Nikesh Arora, who was heading the investment section for Softbank in India, had led to Softbank’s investment into Snapdeal back in 2014 at a valuation of US $ 1.8 billion, which rose to US $ 6.5 billion in early 2016. However, Snapdeal soon started losing its market share to Flipkart and unfortunately around this time Nikesh Arora left adding to the troubles of Snapdeal.
In 2017, Softbank tried a merger between Snapdeal and Flipkart and the former’s valuation for the merger was US $ 900 million to US $ 1 billion. The deal, however, fell through.
Kunal says it was one of the worst periods for Snapdeal. The number of daily shipments on the platform too fell from 2,00,000 a day to 20,000 to 30,000 a day.
The company then shored up the capital by selling Freecharge and logistics unit Vulcan. By early 2018, the company had nearly Rs, 1,000 crore in the bank and had cut cash burn by 95 per cent to under Rs. 10 crore a month.
Kunal and Rohit’s aim of avoiding external capital funding worked wonders and Snapdeal started attracting lot of people back into management. “In June 2018, we became cash positive and there has been 100 per cent cash burn and also the morale of the team is at an all-time high,” said Kunal.

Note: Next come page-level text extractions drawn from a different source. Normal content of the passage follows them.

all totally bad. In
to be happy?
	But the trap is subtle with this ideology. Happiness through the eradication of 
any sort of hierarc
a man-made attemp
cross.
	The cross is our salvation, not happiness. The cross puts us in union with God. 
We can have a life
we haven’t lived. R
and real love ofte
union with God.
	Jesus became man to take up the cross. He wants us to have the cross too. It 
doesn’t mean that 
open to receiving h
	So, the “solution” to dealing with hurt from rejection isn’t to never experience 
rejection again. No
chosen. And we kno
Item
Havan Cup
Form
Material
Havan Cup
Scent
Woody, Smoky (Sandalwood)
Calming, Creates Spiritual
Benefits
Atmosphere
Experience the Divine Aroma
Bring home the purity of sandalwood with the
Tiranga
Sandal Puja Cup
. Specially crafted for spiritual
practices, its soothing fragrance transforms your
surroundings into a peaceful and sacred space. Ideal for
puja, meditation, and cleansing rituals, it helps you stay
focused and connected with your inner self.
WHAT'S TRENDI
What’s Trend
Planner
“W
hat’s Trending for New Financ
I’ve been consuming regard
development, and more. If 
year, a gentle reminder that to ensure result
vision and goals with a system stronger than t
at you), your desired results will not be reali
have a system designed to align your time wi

In August 2018, Snapdeal floated a resolution to convert all the preference shares into plain equity shares, according to filings with the Registrar of Companies. Kunal called up shareholders of the company to vote in favour of the change, which would help incentivise the founders and the management team.

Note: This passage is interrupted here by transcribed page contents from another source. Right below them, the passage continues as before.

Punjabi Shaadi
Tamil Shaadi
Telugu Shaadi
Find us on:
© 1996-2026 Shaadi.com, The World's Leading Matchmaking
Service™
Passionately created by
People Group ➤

Softbank, the largest shareholder with 36 per cent stake, voted for it. Kunal says that all investors now hold common equity shares in the company.
Snapdeal currently has a gross merchandise value run rate of over US $ 600 to 700 million and shipments too have increased to nearly 125,000 to 150,000 daily, attributed entirely to the efforts and business strategies of Kunal Bahl and Rohit Bansal.